Namun, karena tingginya laju deforestasi, pembagian ini tidak merata.

“Atas hal ini, Pemkab Bolsel ingin berkontribusi dalam mengembalikan fungsi-fungsi kawasan melalui penetapan kawasan APL menjadi KEE,” ujarnya.

Kawasan ekosistem esensial (KEE) ini merupakan kategori baru ‘kawasan’ konservasi di indonesia, yang membuka harapan baru bagi perlindungan hutan dan konservasi satwa yang tersisa.

“Salah satu komitmen Pemkab Bolsel yaitu penetapan Perbup No. 78 Tahun 2018 tentang Penataan Kawasan Pengungsian Satwa, dan SK Bupati No. 289 tahun 2019 tentang Pembentukan Forum Kolaborasi Pengelolaan Kawasan Ekosistem Esensial Koridor Hidupan Liar Tanjung Binerean, sekaligus Perda tentang Penataan Kawasan Pengungsian Satwa yang dalam waktu dekat akan ditetapkan bersama-sama dengan DPRD, untuk melegalisasi deliniasi wilayah KEE hidupan liar Tanjung Binerean,” jelasnya.

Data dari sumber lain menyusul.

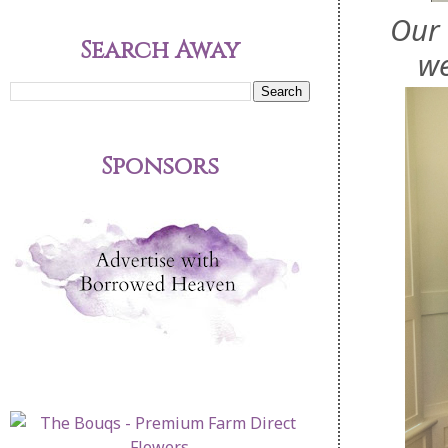
Our 
Search Away
we
Sponsors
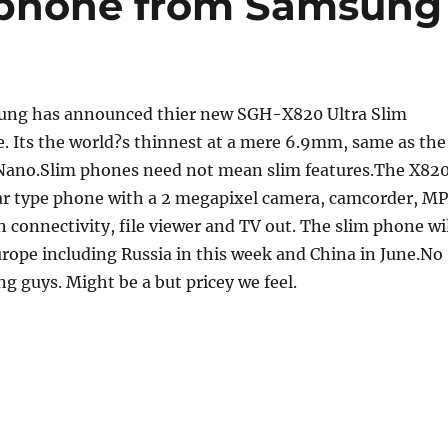
t phone from Samsung
ng has announced thier new SGH-X820 Ultra Slim
. Its the world?s thinnest at a mere 6.9mm, same as the
Nano.Slim phones need not mean slim features.The X82
bar type phone with a 2 megapixel camera, camcorder, M
h connectivity, file viewer and TV out. The slim phone wi
urope including Russia in this week and China in June.No
ng guys. Might be a but pricey we feel.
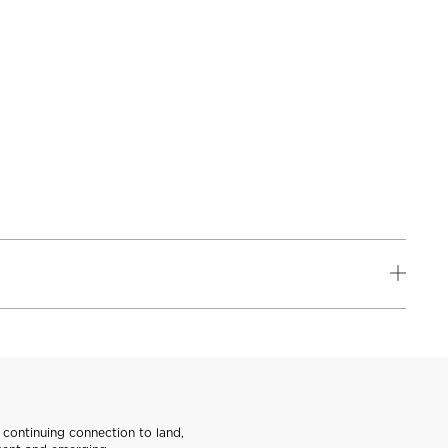
continuing connection to land,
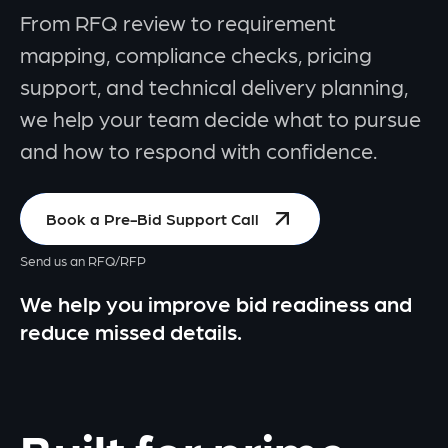
From RFQ review to requirement
mapping, compliance checks, pricing
support, and technical delivery planning,
we help your team decide what to pursue
and how to respond with confidence.
Book a Pre-Bid Support Call
Send us an RFQ/RFP
We help you improve bid readiness and
reduce missed details.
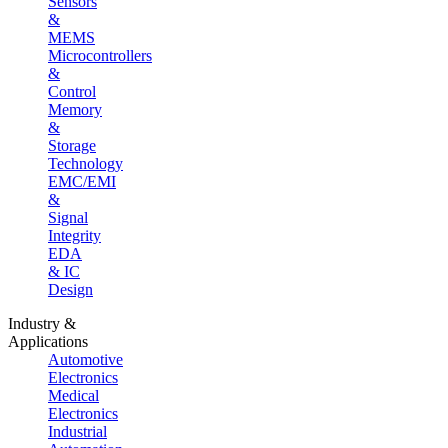
Sensors
&
MEMS
Microcontrollers
&
Control
Memory
&
Storage
Technology
EMC/EMI
&
Signal
Integrity
EDA
& IC
Design
Industry &
Applications
Automotive
Electronics
Medical
Electronics
Industrial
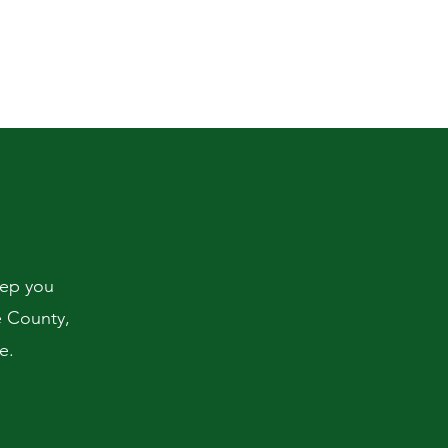
eep you
e County,
e.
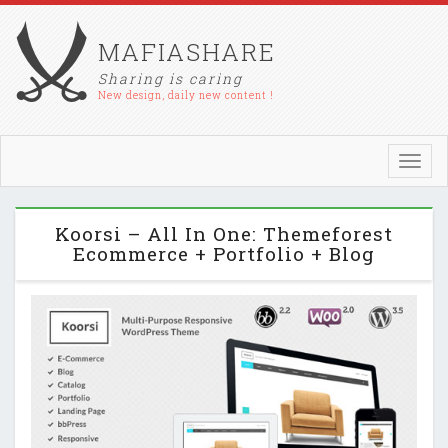
MAFIASHARE
Sharing is caring
New design, daily new content !
Toggl
navig
Koorsi – All In One: Themeforest
Ecommerce + Portfolio + Blog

“Dalam kesempatan ini juga saya mengapresiasi peran WCS Program Indonesia yang telah membantu Pemkab dalam menyusun policy brief dokumen HCV/ABKT Kabupaten Bolsel, sehingga turut mendorong terwujudnya pembangunan yang berkelanjutan,” sambungnya.

Selain itu, Sekda menegaskan sebagai penghargaan terhadap upaya konservasi maleo oleh WCS, maka Pemkab Bolsel telah berhasil mendaftarkan dan memperoleh hak cipta atas desain batik bermotif maleo di Kementerian Hukum & HAM.

“Saat ini telah ditetapkan dan digunakan sebagai seragam resmi pemda,” tandasnya.

Turut hadir Ketua Bapemperda, Kasi Koridor Hidupan Liar Kementrian LHK, WCS, BKSDA Sulut, Taman Nasional Nani Wartabone, KPHP Unit II Bolsel -Boltim, Pimpinan PD, Camat Pinolosian Tengah dan sangadi.